Faculty Senate leveraging recognition for part-timers

Nearly a third of WSU’s faculty members have been working without recognition, representation or job security, but the Faculty Senate is laboring to change that. As a result of current discussions, temporary faculty members stand to gain both a voice and a vote by electing eight representatives to the Faculty Senate over the next few years.

When professor R. Wes Leid arrived at WSU in 1980, there were very few temporary instructors (in 1988 the percentage was 20 percent). Now chairman of the Faculty Affairs Committee, Leid says instructors on temporary appointments make up almost a third of the teaching and research faculty, and he doesn’t see the numbers going down any time soon.

That matches the national trend over the past 20 years toward fewer tenured positions and increasing use of nontenured faculty. WSU’s 428 faculty members on temporary appointment (the equivalent of 321 full-time persons) often teach in key positions with significant impact and influence on the quality of education at WSU. They make up a large part of the first two years of education students receive at WSU and teach all beginning composition courses.

Reasons for temporary hire
Deborah Carlson, associate budget director, cited several reasons why departments might need the flexibility of temporary hires, including:

• filling in for professors on leave
• teaching overflow in introductory classes
• making use of short-term available funds
• biding time while interviewing candidates for a tenured position.

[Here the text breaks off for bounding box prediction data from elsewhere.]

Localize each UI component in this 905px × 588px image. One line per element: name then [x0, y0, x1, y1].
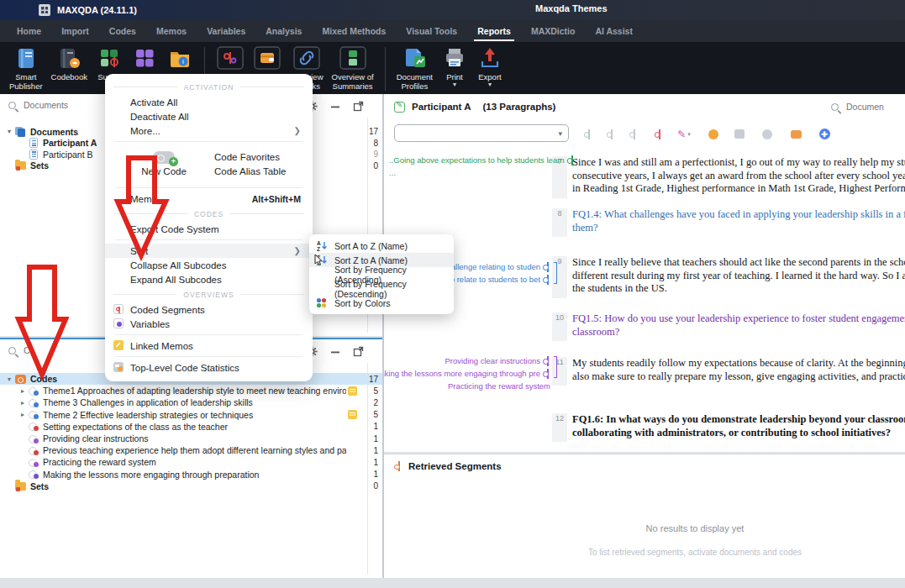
menu-tab-import[interactable]: Import	[51, 20, 99, 42]
smart-publisher-icon	[15, 46, 37, 70]
code-row[interactable]: Previous teaching experience help them a…	[0, 444, 382, 456]
submenu-item-sort-by-frequency-descending-[interactable]: Sort by Frequency (Descending)	[309, 281, 454, 296]
code-row[interactable]: Sets0	[0, 480, 382, 492]
menu-item-code-favorites[interactable]: Code Favorites	[214, 152, 304, 162]
tree-item-label: Previous teaching experience help them a…	[43, 445, 346, 455]
menu-tab-reports[interactable]: Reports	[467, 20, 521, 42]
frequency-count: 1	[359, 458, 381, 467]
menu-item-more-[interactable]: More...❯	[105, 123, 313, 138]
tree-item-label: Practicing the reward system	[43, 457, 346, 467]
browser-search-input[interactable]	[844, 101, 895, 113]
codebook-button[interactable]: Codebook	[47, 45, 92, 81]
submenu-item-sort-a-to-z-name-[interactable]: AZSort A to Z (Name)	[309, 239, 454, 253]
code-row[interactable]: Providing clear instructions1	[0, 433, 382, 444]
apps-grid-icon	[133, 46, 156, 70]
frequency-count: 17	[359, 127, 381, 136]
code-in-vivo-icon[interactable]	[603, 128, 617, 140]
paraphrase-icon[interactable]	[789, 128, 802, 140]
code-row[interactable]: ▸Theme 2 Effective leadership strategies…	[0, 409, 382, 421]
menu-tab-analysis[interactable]: Analysis	[255, 20, 312, 42]
code-row[interactable]: Setting expectations of the class as the…	[0, 421, 382, 433]
emoticode-icon[interactable]	[707, 128, 720, 140]
edit-mode-icon[interactable]	[394, 102, 405, 113]
collapse-panel-icon[interactable]	[330, 100, 340, 115]
menu-item-coded-segments[interactable]: Coded Segments	[105, 302, 313, 317]
paragraph-text: FQ1.5: How do you use your leadership ex…	[572, 312, 905, 339]
menu-item-collapse-all-subcodes[interactable]: Collapse All Subcodes	[105, 258, 313, 272]
chevron-down-icon[interactable]: ▾	[3, 128, 15, 135]
menu-tab-maxdictio[interactable]: MAXDictio	[521, 20, 586, 42]
code-combobox[interactable]: ▾	[394, 124, 569, 142]
ai-assist-icon[interactable]: ✚	[818, 128, 831, 140]
panel-splitter[interactable]	[382, 94, 384, 578]
tree-item-label: Providing clear instructions	[43, 433, 346, 444]
frequency-count: 1	[359, 446, 381, 455]
frequency-count: 9	[359, 150, 381, 159]
new-code-icon	[153, 151, 175, 164]
tree-item-label: Sets	[30, 481, 346, 491]
code-icon[interactable]	[581, 128, 594, 140]
undock-panel-icon[interactable]	[353, 345, 364, 360]
code-glyph-icon	[543, 356, 550, 366]
frequency-count: 5	[359, 386, 381, 396]
memo-icon[interactable]	[348, 410, 357, 419]
menu-item-variables[interactable]: Variables	[105, 317, 313, 331]
menu-item-sort[interactable]: Sort❯	[105, 244, 313, 258]
chevron-down-icon[interactable]: ▾	[3, 375, 15, 383]
undock-panel-icon[interactable]	[353, 100, 364, 115]
folder-overview-button[interactable]: i	[162, 45, 197, 71]
print-button[interactable]: Print▾	[437, 45, 472, 87]
menu-tab-codes[interactable]: Codes	[99, 20, 146, 42]
code-glyph-icon	[543, 262, 550, 272]
menu-item-deactivate-all[interactable]: Deactivate All	[105, 109, 313, 123]
overview-summaries-button[interactable]: Overview of Summaries	[328, 45, 378, 91]
overview-coded-segments-button[interactable]	[212, 45, 249, 71]
collapse-panel-icon[interactable]	[330, 345, 340, 360]
apps-grid-button[interactable]	[127, 45, 162, 71]
coded-segment-label[interactable]: Providing clear instructionsMaking the l…	[389, 354, 550, 392]
code-row[interactable]: Making the lessons more engaging through…	[0, 469, 382, 480]
code-open-icon[interactable]	[626, 128, 639, 140]
coded-segment-label[interactable]: ..Going above expectations to help stude…	[389, 154, 550, 179]
menu-item-top-level-code-statistics[interactable]: Top-Level Code Statistics	[105, 360, 313, 375]
menu-item-code-alias-table[interactable]: Code Alias Table	[214, 166, 304, 176]
document-profiles-button[interactable]: Document Profiles	[392, 45, 437, 91]
code-row[interactable]: ▸Theme 3 Challenges in application of le…	[0, 396, 382, 408]
code-favorite-icon[interactable]	[651, 128, 665, 140]
submenu-item-sort-by-colors[interactable]: Sort by Colors	[309, 296, 454, 310]
new-code-menu-item[interactable]: New Code	[113, 147, 214, 181]
menu-item-activate-all[interactable]: Activate All	[105, 95, 313, 109]
svg-text:A: A	[317, 240, 321, 246]
overview-links-icon	[292, 45, 321, 71]
menu-item-export-code-system[interactable]: Export Code System	[105, 222, 313, 236]
stats-icon	[113, 362, 124, 374]
summaries-icon	[97, 46, 121, 70]
document-profiles-icon	[401, 45, 428, 71]
erase-icon[interactable]	[760, 128, 774, 140]
smart-publisher-button[interactable]: Smart Publisher	[5, 45, 47, 91]
code-row[interactable]: Practicing the reward system1	[0, 456, 382, 468]
code-icon	[29, 410, 39, 419]
menu-tab-visual-tools[interactable]: Visual Tools	[396, 20, 467, 42]
paste-icon[interactable]	[733, 128, 746, 140]
menu-tab-variables[interactable]: Variables	[197, 20, 255, 42]
menu-item-linked-memos[interactable]: Linked Memos	[105, 339, 313, 353]
menu-tab-ai-assist[interactable]: AI Assist	[585, 20, 643, 42]
chevron-right-icon[interactable]: ▸	[17, 387, 29, 395]
frequency-count: 8	[359, 139, 381, 148]
menu-item-memo[interactable]: MemoAlt+Shift+M	[105, 192, 313, 206]
export-button[interactable]: Export▾	[472, 45, 508, 87]
menu-tab-memos[interactable]: Memos	[146, 20, 197, 42]
codes-context-menu: ACTIVATIONActivate AllDeactivate AllMore…	[105, 74, 313, 381]
menu-tab-home[interactable]: Home	[7, 20, 51, 42]
memo-icon[interactable]	[348, 386, 357, 396]
menu-tab-mixed-methods[interactable]: Mixed Methods	[312, 20, 396, 42]
shortcut-label: Alt+Shift+M	[252, 194, 301, 204]
menu-item-expand-all-subcodes[interactable]: Expand All Subcodes	[105, 272, 313, 286]
chevron-right-icon[interactable]: ▸	[17, 399, 29, 407]
tree-item-label: Making the lessons more engaging through…	[43, 470, 346, 480]
highlighter-icon[interactable]: ✎▾	[677, 128, 691, 140]
chevron-right-icon[interactable]: ▸	[17, 411, 29, 418]
code-glyph-icon	[567, 155, 575, 165]
code-row[interactable]: ▸Theme1 Approaches of adapting leadershi…	[0, 385, 382, 396]
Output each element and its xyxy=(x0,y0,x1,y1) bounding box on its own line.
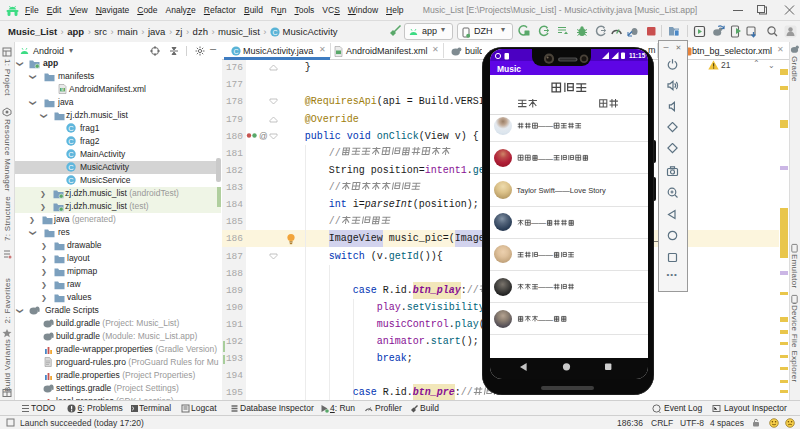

Fran McSweeney, vice provost for faculty affairs, says, “I assume that there are many more reasons than just budget (for hiring temporary instructors), but I don’t think we’ve ever tried to systematically categorize the reasons for their hiring.”

WSU’s faculty manual specifies a maximum number of years per appointment (usually three to five), although appointments can be renewed or “rolled” indefinitely. That’s how Barbara Nasralla, curriculum coordinator for the Intensive American Language Institute, and her co-workers have managed to be “temporary” for 12 or more years on a string of one-year, nine-month or two-month appointments.

Leid calls this “a human tragedy” that is repeated in universities across the country. An instructor in the English department calls it “academia’s dirty little secret.”

Issues of respect
Earning half of what their tenured colleagues earn is just one of the problems. Some teachers don’t know until two weeks before the semester if they have a job or not, making it difficult for them to rent an apartment or buy a house. With no promise of a permanent position or promotion, WSU’s “academic migrant workers” often feel marginalized and second-class. One senior instructor says he thinks “there must be something wrong with me.”

Lack of cohesion due to their nontenure-track status frequently leads to personnel erosion as skilled teachers leave their dead-end jobs for universities that can promise them a future.

“The designation ‘temporary faculty’ coupled with a less than stellar salary just reinforces a strong desire to sing a duet with Aretha Franklin on R-E-S-P-E-C-T,” said Nasralla. “Don’t get me wrong: I love my students, enjoy what I do for a living, and am very grateful to be employed. It just would be very sweet to get a little respect.”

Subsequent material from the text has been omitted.